Taking Easter Seriously Infographic
Ya know, Jason. Matt offers 2 main options Atheists take on understanding the story — growing legend or myth. Here is my infographic — imitating (and acknowledging) Matt’s and offering other nuances. What do you think?
Like you, I am a former Christian. Unlike you, I didn’t leave because I found problems with the Bible. I left because I saw no God, realized I was talking in my head, and realized other religious folks were doing the same and no one is going to a “Hell”.
We all left for different reasons, eh?
Actually Sabio, I got involved in Christianity as I was under the impression as a child that Christians were supposed to be more moral, yet experiences in my early adult life contradicted it. I also felt an element of intimidation whenever someone spoke of Christian ideas. A desire had developed in me to understand what Christianity was really all about.
That is an interesting thought you bring up in your infographic! As there are many levels of believing the story of Jesus to be true, there are also many levels in believing the Bible not to be true.
Actually, I just checked your pie charts – that’s a great visualization!

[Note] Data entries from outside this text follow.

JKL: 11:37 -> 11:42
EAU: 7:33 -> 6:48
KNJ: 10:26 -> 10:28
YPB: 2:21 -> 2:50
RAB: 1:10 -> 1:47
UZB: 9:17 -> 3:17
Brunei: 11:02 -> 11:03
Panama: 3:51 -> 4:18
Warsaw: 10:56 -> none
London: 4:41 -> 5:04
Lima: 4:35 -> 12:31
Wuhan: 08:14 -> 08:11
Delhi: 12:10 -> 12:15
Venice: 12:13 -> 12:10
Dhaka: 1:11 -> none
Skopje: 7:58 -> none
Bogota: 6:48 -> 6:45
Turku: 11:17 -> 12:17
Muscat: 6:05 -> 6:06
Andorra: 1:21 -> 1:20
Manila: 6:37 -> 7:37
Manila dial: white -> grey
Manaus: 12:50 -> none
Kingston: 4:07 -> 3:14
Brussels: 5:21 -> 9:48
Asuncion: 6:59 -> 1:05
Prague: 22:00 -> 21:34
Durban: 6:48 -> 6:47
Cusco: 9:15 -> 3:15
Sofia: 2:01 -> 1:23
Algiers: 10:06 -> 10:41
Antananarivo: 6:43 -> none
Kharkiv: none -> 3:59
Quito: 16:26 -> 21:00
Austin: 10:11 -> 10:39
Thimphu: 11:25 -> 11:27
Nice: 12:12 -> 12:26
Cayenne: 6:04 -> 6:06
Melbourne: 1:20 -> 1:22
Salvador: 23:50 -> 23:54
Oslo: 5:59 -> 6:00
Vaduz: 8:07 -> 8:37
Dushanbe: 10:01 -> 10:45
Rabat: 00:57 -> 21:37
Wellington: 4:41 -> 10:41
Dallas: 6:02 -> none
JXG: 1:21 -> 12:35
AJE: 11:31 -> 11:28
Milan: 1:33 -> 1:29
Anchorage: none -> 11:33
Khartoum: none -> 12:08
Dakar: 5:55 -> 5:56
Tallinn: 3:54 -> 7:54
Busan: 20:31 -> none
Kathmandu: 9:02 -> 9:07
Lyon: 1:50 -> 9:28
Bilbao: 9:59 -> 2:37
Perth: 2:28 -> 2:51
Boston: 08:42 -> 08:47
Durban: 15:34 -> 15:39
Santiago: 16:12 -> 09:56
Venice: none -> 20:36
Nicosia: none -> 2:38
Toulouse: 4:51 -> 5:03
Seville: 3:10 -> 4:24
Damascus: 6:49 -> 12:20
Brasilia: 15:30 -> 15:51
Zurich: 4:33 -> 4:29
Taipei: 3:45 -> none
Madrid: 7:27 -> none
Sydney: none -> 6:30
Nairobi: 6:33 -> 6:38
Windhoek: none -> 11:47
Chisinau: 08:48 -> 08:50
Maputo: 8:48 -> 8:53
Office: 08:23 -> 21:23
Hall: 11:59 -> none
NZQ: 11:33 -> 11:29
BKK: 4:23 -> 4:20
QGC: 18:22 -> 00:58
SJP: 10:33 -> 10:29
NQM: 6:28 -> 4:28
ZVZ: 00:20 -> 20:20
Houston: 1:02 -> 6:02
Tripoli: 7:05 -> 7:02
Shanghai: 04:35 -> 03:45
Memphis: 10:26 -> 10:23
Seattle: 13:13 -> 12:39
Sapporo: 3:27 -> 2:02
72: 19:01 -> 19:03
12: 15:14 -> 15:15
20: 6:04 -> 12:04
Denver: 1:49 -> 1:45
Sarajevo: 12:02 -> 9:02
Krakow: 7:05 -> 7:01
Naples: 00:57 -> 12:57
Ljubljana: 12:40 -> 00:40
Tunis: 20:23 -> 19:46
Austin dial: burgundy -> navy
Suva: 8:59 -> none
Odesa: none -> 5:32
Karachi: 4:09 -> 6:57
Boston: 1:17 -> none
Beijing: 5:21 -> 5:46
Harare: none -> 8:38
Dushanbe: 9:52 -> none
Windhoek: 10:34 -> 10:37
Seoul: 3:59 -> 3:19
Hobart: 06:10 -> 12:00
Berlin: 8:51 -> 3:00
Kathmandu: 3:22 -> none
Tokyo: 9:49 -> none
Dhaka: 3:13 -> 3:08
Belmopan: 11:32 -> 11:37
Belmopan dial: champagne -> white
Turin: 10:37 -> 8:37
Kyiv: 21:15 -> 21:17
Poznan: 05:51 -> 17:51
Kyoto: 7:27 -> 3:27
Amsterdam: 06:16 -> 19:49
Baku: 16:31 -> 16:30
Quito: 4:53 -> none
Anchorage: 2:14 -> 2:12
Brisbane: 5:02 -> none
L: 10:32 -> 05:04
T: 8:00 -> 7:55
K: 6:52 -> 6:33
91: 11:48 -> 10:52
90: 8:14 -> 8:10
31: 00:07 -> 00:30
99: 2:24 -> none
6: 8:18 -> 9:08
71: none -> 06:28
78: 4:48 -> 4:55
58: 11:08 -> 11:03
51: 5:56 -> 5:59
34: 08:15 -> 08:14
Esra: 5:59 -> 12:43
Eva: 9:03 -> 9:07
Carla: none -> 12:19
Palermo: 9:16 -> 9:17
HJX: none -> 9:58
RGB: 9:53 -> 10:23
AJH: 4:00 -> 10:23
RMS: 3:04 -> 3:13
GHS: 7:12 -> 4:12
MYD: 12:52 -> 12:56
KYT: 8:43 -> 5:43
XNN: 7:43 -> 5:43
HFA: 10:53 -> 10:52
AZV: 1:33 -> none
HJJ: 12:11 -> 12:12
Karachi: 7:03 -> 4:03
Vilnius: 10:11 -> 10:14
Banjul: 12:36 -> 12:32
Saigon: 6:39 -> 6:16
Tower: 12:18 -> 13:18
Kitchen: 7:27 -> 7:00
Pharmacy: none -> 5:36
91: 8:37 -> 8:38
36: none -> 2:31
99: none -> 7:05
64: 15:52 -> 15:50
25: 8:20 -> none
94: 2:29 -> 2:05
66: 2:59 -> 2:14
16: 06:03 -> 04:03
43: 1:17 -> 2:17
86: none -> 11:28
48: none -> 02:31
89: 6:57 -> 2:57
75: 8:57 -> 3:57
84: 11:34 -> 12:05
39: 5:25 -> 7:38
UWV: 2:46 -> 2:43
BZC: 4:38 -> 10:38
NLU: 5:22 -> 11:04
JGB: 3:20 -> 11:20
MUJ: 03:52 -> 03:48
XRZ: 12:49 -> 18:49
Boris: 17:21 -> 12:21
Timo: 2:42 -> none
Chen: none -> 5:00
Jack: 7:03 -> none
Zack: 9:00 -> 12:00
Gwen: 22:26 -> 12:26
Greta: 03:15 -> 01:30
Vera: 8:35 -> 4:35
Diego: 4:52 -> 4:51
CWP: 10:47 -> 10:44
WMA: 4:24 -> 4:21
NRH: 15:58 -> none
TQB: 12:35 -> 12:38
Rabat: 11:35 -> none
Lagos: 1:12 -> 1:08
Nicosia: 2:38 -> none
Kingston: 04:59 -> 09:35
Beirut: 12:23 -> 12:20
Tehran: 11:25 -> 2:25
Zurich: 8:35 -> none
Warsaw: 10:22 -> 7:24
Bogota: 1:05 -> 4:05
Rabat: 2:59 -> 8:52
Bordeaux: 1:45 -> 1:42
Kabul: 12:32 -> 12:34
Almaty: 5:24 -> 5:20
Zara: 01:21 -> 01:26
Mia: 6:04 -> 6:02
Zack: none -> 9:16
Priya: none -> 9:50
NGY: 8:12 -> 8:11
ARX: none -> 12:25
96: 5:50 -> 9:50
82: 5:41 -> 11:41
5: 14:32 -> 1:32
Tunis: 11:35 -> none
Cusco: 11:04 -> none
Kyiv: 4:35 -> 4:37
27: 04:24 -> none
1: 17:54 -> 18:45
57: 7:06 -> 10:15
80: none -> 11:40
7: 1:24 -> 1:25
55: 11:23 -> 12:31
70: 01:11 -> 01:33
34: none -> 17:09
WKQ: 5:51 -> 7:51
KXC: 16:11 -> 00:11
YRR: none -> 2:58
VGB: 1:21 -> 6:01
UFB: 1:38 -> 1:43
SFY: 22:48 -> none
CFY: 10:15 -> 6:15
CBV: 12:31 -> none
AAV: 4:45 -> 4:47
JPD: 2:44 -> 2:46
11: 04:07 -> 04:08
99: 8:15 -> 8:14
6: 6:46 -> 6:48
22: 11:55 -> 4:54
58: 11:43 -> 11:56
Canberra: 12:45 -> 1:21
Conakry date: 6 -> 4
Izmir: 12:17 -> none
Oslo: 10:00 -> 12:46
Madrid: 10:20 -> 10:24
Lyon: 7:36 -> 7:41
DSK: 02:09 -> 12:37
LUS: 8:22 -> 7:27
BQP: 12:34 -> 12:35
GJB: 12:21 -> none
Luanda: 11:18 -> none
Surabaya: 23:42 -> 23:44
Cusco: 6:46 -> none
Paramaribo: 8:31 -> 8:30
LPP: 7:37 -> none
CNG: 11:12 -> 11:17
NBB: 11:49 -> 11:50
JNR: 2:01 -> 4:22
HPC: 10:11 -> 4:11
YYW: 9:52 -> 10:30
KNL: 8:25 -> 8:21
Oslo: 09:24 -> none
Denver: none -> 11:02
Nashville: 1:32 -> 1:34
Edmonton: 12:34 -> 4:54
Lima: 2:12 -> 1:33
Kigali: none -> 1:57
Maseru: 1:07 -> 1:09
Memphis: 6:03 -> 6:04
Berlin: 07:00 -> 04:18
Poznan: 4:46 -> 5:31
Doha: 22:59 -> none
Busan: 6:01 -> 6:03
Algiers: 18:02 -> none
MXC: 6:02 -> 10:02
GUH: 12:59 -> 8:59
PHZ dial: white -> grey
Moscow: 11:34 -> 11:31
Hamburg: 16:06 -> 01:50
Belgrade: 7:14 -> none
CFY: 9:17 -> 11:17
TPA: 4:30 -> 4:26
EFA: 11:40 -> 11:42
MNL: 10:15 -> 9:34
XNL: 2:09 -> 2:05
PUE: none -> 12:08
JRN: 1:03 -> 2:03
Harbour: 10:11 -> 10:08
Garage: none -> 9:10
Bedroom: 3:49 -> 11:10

Christianity was a life-raft for me for about 5 years. It gave me direction, helped me think seriously about what I valued. Then I found others doing the same who were in other faiths. Then I found others doing the same outside of faiths. I guess it was just a maturity thing.
I still think Christianity (and other religions) can benefit people [as well as harm them]. And by no means do I think that an atheist view is necessarily helpful — though it can be. All is complicated, eh?
I agree completely. Learning about Christianity actually helped me consolidate understandings I had learned through life and fill in some finer details I didn’t necessarily have a decent awareness of. It especially brought me some much needed connection with others in a positive environment.
But like anything, all belief can be used selflessly and selfishly.